Need Help Buying a Small Business? Start Your Search Online

May 31, 2012

It seems as if there’s a silver lining amidst all the scary economic news.  Surprisingly, this is a terrific time to become an entrepreneur.  Businesses are priced right and are often available at bargain prices with seller-assisted financing.  But many people don’t have experience negotiating a deal, and they need help buying a small business.  Where can you go to start learning about business ownership?  There are numerous websites devoted to entrepreneurship, but the best ones feature a directory of existing businesses for sale.

The volume of businesses being sold is what keeps prices competitive in nearly every industry, but pricing varies greatly from one area of the country to the next.  Many would-be entrepreneurs find it difficult to know if they’re getting a good deal.  It may be easy to find businesses for sale by category, price range and location, but not everyone feels comfortable conducting an interview with the seller.  A business broker may be help in buying small business by interviewing the current owners and assessing the value of the company.  According to the International Business Brokers Association, which represents hundreds of the nation’s top business brokers, the number of listings on business directory web sites is up considerably since last year.

How to ask for help in buying a small business –

As one might expect, the rise in the sale of businesses has closely paralleled improvements in the housing market.

Just like one would work with a realtor to help them buy a new home, entrepreneurs need help buying a small business for many more reasons.  The first course of action in finding a business is to consider what you enjoy doing the most.  Is it spending time with friends and family or would you prefer to interact with people all day?  Are you more a “project manager” or a “people manager?”

So where do you get started? The first step you need to take if you want help with buying a business is to determine the type of business you want to buy.

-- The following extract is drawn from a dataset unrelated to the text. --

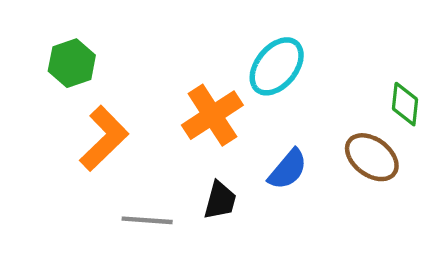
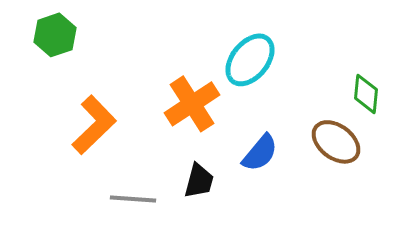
green hexagon: (72, 63) -> (55, 35), moved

  1. Determine your commitment level – How serious are you about making a business successful.  Are you willing to put in the hours it may take to grow the business?
  2. Establish what you can afford – If you want to qualify for an SBA loan, choose an industry where your skills can translate.  You will also need about 20 percent as a down payment, a FICO score of over 700, and some type of collateral for the loan.
  3. Figure out what skills you have – Look at your qualifications and ask yourself which skills would translate into owning a business.  Are you comfortable selling?  Do you have retail experience?  Any professional licenses?  Would you be comfortable managing employees or would you rather run the show yourself?

Many entrepreneurs are so excited about acquiring a business that they fail to consider the long-term lifestyle impact.  Concern over business debt and competition may translate into long hours, which could impact personal relationships and family time.

Don’t rush into business ownership without considering all your options. If you need help buying small business, look to for comprehensive listings and advice.